## PROBLEM DETAILS
For the material below, output exactly the span from the line with "Home (192, 23)" to the line with "Poly Event, Membro IAAPA (651, 2226)", including both, and nothing besides.

•••

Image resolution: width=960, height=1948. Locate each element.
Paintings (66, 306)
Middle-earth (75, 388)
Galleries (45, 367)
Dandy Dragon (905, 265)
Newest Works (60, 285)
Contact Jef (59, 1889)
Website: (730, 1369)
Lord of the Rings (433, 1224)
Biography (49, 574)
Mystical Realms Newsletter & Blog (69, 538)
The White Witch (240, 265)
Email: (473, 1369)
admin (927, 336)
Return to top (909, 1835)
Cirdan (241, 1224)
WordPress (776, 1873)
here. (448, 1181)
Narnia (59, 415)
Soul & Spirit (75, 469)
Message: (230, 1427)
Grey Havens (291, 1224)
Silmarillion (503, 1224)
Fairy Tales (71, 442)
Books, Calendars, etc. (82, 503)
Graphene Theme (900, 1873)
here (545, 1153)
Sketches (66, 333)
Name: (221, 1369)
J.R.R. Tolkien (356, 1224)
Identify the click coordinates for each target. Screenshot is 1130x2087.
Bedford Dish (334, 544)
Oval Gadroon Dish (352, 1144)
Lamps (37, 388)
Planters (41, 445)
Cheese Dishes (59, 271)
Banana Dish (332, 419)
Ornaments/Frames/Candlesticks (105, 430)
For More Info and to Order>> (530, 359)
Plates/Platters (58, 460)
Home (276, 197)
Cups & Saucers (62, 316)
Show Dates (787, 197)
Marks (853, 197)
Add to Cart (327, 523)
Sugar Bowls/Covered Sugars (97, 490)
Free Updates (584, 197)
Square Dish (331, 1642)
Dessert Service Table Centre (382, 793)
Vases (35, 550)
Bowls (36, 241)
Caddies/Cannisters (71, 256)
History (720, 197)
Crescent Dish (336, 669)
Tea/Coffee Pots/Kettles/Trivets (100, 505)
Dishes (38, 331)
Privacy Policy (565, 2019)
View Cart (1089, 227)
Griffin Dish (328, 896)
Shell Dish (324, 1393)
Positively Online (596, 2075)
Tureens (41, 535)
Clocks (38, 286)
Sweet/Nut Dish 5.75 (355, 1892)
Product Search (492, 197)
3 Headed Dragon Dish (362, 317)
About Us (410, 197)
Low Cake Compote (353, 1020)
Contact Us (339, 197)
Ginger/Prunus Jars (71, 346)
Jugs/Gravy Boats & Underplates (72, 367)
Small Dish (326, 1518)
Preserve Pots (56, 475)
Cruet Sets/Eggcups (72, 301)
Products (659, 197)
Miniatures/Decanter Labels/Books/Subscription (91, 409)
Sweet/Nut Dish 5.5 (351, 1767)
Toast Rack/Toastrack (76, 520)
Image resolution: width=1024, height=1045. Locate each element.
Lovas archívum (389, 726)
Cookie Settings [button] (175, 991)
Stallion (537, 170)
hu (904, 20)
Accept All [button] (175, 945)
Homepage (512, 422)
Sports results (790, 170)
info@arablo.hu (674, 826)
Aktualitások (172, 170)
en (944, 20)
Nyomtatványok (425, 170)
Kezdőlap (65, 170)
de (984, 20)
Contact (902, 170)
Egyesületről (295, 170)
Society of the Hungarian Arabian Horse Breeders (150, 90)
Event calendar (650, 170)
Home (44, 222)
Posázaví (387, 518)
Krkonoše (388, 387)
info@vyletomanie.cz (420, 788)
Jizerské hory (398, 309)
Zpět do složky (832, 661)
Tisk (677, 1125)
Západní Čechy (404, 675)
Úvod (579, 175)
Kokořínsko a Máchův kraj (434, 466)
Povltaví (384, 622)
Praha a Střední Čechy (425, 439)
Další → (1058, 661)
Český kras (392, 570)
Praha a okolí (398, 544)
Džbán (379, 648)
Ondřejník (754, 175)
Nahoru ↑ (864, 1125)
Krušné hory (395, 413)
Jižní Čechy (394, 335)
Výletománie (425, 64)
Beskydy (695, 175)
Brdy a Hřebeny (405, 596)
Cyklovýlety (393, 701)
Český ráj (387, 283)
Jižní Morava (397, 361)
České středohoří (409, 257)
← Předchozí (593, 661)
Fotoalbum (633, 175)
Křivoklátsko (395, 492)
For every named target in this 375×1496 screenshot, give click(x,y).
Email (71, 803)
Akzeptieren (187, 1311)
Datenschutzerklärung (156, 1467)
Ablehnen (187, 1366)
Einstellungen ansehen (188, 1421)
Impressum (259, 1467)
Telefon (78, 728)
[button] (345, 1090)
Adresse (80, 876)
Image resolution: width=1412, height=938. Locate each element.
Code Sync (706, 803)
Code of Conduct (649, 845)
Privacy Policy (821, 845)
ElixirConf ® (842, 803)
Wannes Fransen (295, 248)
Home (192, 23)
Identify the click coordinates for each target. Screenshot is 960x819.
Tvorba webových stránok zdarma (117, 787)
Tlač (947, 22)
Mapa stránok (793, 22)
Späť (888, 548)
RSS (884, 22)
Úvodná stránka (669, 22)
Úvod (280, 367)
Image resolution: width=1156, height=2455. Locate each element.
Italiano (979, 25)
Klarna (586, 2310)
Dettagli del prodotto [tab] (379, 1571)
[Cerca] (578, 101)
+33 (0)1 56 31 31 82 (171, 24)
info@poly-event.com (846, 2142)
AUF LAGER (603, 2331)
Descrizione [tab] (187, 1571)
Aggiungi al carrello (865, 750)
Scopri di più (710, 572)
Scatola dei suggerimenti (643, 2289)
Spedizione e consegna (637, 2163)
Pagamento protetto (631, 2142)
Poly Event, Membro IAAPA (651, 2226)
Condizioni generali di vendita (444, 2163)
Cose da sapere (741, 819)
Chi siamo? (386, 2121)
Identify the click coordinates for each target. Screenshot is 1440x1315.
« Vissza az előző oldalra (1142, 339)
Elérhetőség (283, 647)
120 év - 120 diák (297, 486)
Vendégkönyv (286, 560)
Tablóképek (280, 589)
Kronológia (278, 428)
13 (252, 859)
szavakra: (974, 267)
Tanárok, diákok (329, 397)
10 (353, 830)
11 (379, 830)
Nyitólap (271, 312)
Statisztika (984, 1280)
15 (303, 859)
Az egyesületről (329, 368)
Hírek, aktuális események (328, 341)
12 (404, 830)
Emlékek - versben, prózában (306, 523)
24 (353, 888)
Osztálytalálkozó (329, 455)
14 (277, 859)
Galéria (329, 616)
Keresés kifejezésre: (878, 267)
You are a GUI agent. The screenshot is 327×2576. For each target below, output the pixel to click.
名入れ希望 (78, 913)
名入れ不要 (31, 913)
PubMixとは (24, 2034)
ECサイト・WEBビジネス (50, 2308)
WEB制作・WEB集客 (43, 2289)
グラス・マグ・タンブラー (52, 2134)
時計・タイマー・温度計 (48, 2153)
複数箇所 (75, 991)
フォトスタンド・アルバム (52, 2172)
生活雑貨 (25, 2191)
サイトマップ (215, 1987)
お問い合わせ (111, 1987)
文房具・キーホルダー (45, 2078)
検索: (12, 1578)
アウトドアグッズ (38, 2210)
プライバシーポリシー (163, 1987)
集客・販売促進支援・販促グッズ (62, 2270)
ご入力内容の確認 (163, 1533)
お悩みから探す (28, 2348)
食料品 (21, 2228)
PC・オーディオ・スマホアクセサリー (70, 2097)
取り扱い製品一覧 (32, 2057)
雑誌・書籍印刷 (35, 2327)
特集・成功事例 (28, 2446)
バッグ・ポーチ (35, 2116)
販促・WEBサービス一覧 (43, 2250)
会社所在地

•••

## RESULT OF THIS EXERCISE
Home (192, 23)
Identify the click coordinates for each target. Screenshot is 960x819.
Tvorba webových stránok zdarma (117, 787)
Tlač (947, 22)
Mapa stránok (793, 22)
Späť (888, 548)
RSS (884, 22)
Úvodná stránka (669, 22)
Úvod (280, 367)
Image resolution: width=1156, height=2455. Locate each element.
Italiano (979, 25)
Klarna (586, 2310)
Dettagli del prodotto [tab] (379, 1571)
[Cerca] (578, 101)
+33 (0)1 56 31 31 82 (171, 24)
info@poly-event.com (846, 2142)
AUF LAGER (603, 2331)
Descrizione [tab] (187, 1571)
Aggiungi al carrello (865, 750)
Scopri di più (710, 572)
Scatola dei suggerimenti (643, 2289)
Spedizione e consegna (637, 2163)
Pagamento protetto (631, 2142)
Poly Event, Membro IAAPA (651, 2226)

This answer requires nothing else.